Aíka sente maldade nas falas de Jurupari e corre para pedir ajuda de alguns amigos, a maioria deles fala que está ocupada e nem ouve seu problema ou como podem ajudar. Dois mais fiéis respondem e explicam que já sabem que Yawara tem um sentimento confuso e estranho pelo filho do chefe, e que qualquer um que ajudar será desafiado, causando mais mortes.

Aíka esconde ao máximo o perigo que seu filho está correndo e pensa em formas de agir; ela pensa em um discurso para mobilizar amigos e o povo da aldeia, mas muitos pensamentos negativos e medos vêm a sua mente, chegando até ao ponto de planejar um atentado contra a vida de Jurupari.

— Se esse demônio morresse, seria tudo mais simples...

Aíka também se lembra de que há outros na aldeia que também têm ódio contra os “Filhos de Ivo” e que vilas e aldeias aliadas também são hostis contra esse povo, ela rapidamente se lembra do que Moésawa comentou anteriormente sobre o clã que vive na Floresta de Pando.

— A floresta amarela... Sim! Isso pode ser uma boa ideia... Ou a única.

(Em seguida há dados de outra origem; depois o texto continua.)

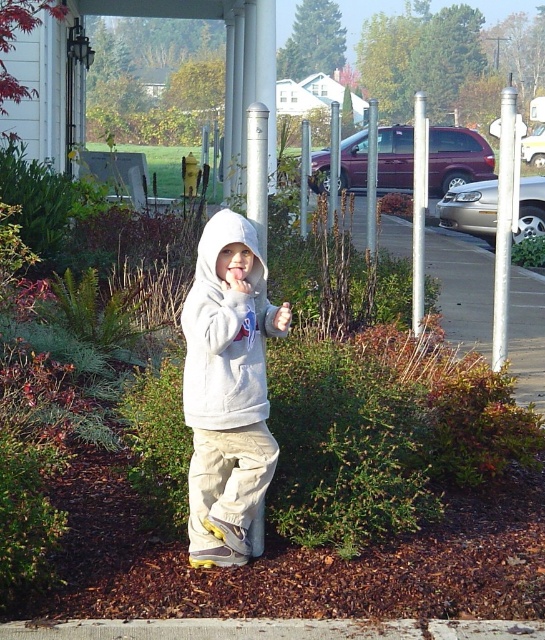 Is light gray hoodie at center smaller than silver metallic pole at center?

Yes, light gray hoodie at center is smaller than silver metallic pole at center.

Is light gray hoodie at center shorter than silver metallic pole at center?

Yes, light gray hoodie at center is shorter than silver metallic pole at center.

At what (x,y) coordinates should I click in order to perform the action: click on light gray hoodie at center. Please return your answer as a coordinate pair (x, y). Looking at the image, I should click on (227, 388).

Does point (196, 316) come in front of point (505, 220)?

Yes, it is.

The image size is (545, 640). Find the location of `light gray hoodie at center`. light gray hoodie at center is located at coordinates click(227, 388).

Between white plastic pole at center and silver metallic pole at center, which one appears on the right side from the viewer's perspective?

From the viewer's perspective, white plastic pole at center appears more on the right side.

At what (x,y) coordinates should I click in order to perform the action: click on white plastic pole at center. Please return your answer as a coordinate pair (x, y). Looking at the image, I should click on (504, 227).

Locate an element on the screen. white plastic pole at center is located at coordinates (504, 227).

This screenshot has height=640, width=545. Find the location of `white plastic pole at center`. white plastic pole at center is located at coordinates (504, 227). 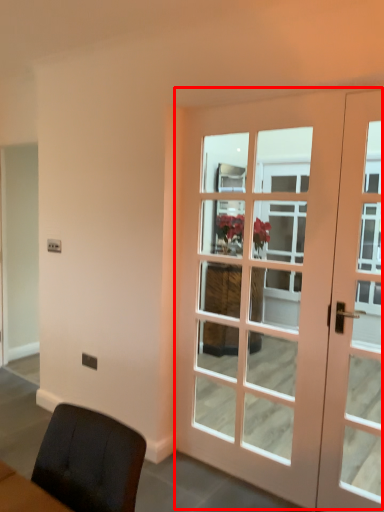 Question: From the image, what is the correct spatial relationship of door (annotated by the red box) in relation to door?

Choices:
 (A) right
 (B) left

Answer: (B) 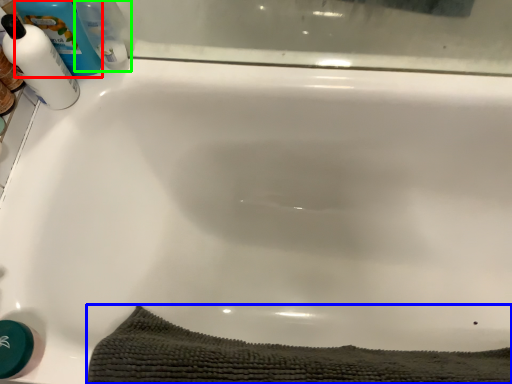 Question: Based on their relative distances, which object is nearer to cleaning product (highlighted by a red box)? Choose from bath towel (highlighted by a blue box) and cleaning product (highlighted by a green box).

Choices:
 (A) bath towel
 (B) cleaning product

Answer: (B) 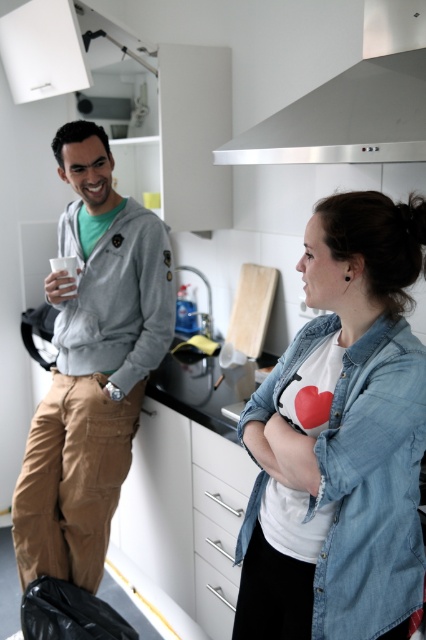 Between point (111, 362) and point (302, 148), which one is positioned behind?

The point (111, 362) is more distant.

Who is shorter, matte gray hoodie at left or stainless steel exhaust hood at upper center?

With less height is stainless steel exhaust hood at upper center.

Is point (164, 291) positioned after point (339, 147)?

Yes, point (164, 291) is farther from viewer.

Identify the location of matte gray hoodie at left. (92, 365).

At what (x,y) coordinates should I click in order to perform the action: click on denim shirt at center. Please return your answer as a coordinate pair (x, y). Image resolution: width=426 pixels, height=640 pixels. Looking at the image, I should click on (342, 440).

Find the location of `denim shirt at center`. denim shirt at center is located at coordinates (342, 440).

Which is more to the left, denim shirt at center or matte gray hoodie at left?

Positioned to the left is matte gray hoodie at left.

Between point (362, 404) and point (65, 410), which one is positioned in front?

Point (362, 404) is in front.

Is point (294, 492) behind point (104, 225)?

No, (294, 492) is in front of (104, 225).

The height and width of the screenshot is (640, 426). In order to click on denim shirt at center in this screenshot , I will do `click(342, 440)`.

Aíka espera o cair da noite para arrumar algumas coisas a fim de tirar seu filho da aldeia, nesse tempo ela decide contar a verdade para ele.

— Filho... Isso que você sente pelo Ikatu é diferente para os outros da aldeia, então você não pode dizer nada para ninguém daqui.

— Por quê?

— Eles não entendem que você é bom, e que Ikatu também é bom.

Yawara fica com medo e questiona triste.

— Eles acham que a gente é ruim? Fala para eles que não somos ruins, mãe.

— Eu sei, filho, mas eles não vão escutar... Não agora, então a gente precisa sair, tem um lugar que pode te ajudar. Lá eles sabem que você é bom.

— Onde é, mãe?

— Na floresta amarela, é um lugar mágico e grande.

— Parece bonito, a gente vai morar lá?

— Você, sim, eu vou levar você para lá.

— Só eu? E você? Ikatu e a tia Moé?

Aíka faz o possível para não chorar e desabar em tristeza na frente de seu filho e pede com a voz trêmula.

— Confia na mamãe, vamos, e lá a gente vê o que pode fazer.

Yawara concorda com sua mãe e a abraça forte.

— Fique sempre comigo, mamãe, você sabe que eu sou bom.

Aíka arruma tudo e segue com seu plano, ela consegue uma carruagem que é pouco usada e vigiada para fugir. Ao preparar a carruagem com o cavalo, ela é abordada por um guerreiro que a proíbe.

— Chefe diz que você não pode sair.

— Por quê?

— Não pode! Deve ficar a cumprir com sua obrigação... O seu filho precisa de cura.

Aíka impede que o guerreiro avise aos outros, se aproximando dele e explicando seu ponto de vista.

— Veja, eu e ele vamos embora e não voltaremos mais, ninguém vai ficar manchado ou com medo, eu e meu filho estaremos longe, não terá problemas para ninguém.

— Não, a responsabilidade é das nossas terras, não pode sujar outras.

Aíka tem acesso a alguns venenos e toxinas e usa isso no guerreiro; ela é ferida, mas consegue impedir que ele chame ajuda e o imobiliza. Ela esconde o homem desacordado e coloca seu filho na carruagem. Aíka também conhece um pouco de magia e usa o que sabe com seu conhecimento de sua própria aldeia, para conseguir sair sem que os vigias a incomodem, mas, para surpresa de Aíka, a sua melhor amiga aparece no seu caminho no meio da estrada de terra.

 — Tem alguém ali... Moésawa?

Aíka fica apreensiva por ver sua amiga impedindo seu caminho, mas, pelo respeito, ela não a ataca e se aproxima para conversar.

— Moésawa, amiga, por favor, não impeça!